Task to carry out:
The answer is an exact copy of the lines from the one with "the ROI of a quality jump rope" to the end of the listing below, pictures left out.

Source data:
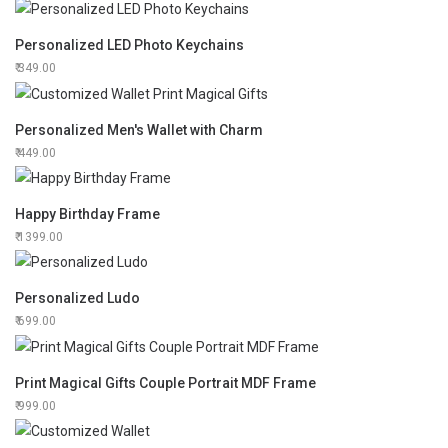
Personalized LED Photo Keychains
349.00
Personalized Men's Wallet with Charm
449.00
Happy Birthday Frame
1399.00
Personalized Ludo
699.00
Print Magical Gifts Couple Portrait MDF Frame
999.00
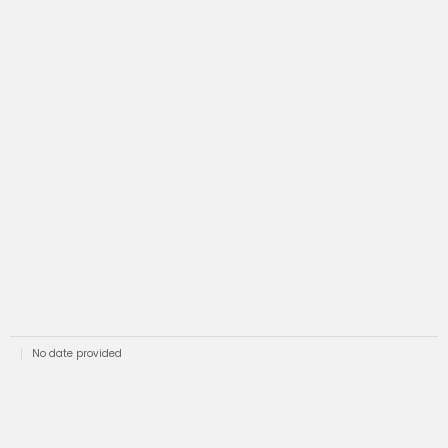
No date provided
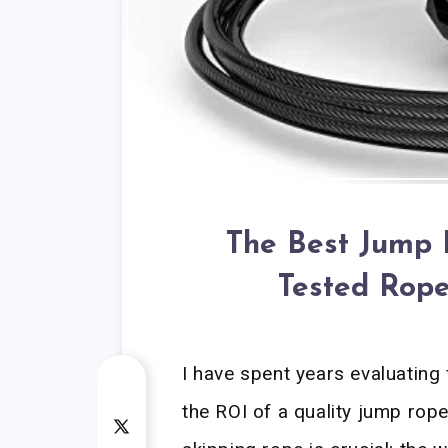
The Best Jump 
Tested Rope
I have spent years evaluating
the ROI of a quality jump rope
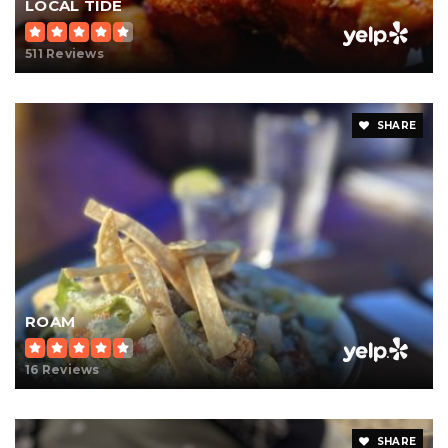
LOCAL TIDE
511 Reviews
SHARE
ROAM
16 Reviews
SHARE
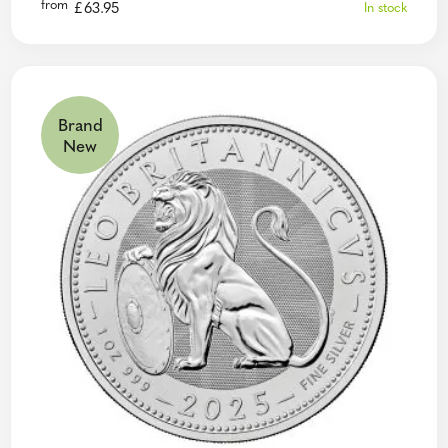
from
£
63.95
In stock
Brand
New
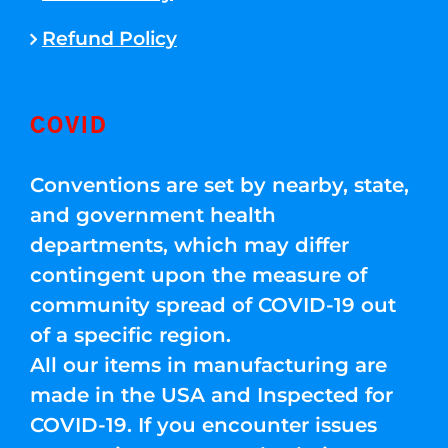
Refund Policy
COVID
Conventions are set by nearby, state,
and government health
departments, which may differ
contingent upon the measure of
community spread of COVID-19 out
of a specific region.
All our items in manufacturing are
made in the USA and Inspected for
COVID-19. If you encounter issues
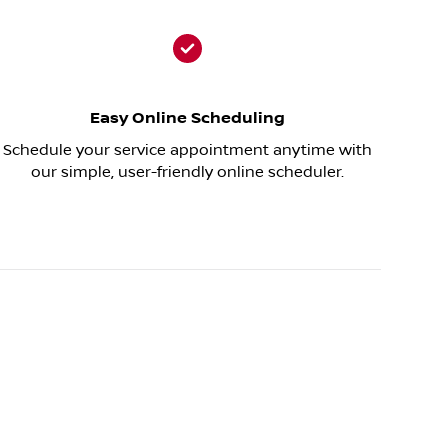
Easy Online Scheduling
Schedule your service appointment anytime with
our simple, user-friendly online scheduler.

Result of the task:
the ROI of a quality jump rope
LOCAL TIDE
511 Reviews
SHARE
ROAM
16 Reviews
SHARE
from
£
63.95
In stock
Brand
New
Refund Policy
COVID
Conventions are set by nearby, state,
and government health
departments, which may differ
contingent upon the measure of
community spread of COVID-19 out
of a specific region.
All our items in manufacturing are
made in the USA and Inspected for
COVID-19. If you encounter issues
Easy Online Scheduling
Schedule your service appointment anytime with
our simple, user-friendly online scheduler.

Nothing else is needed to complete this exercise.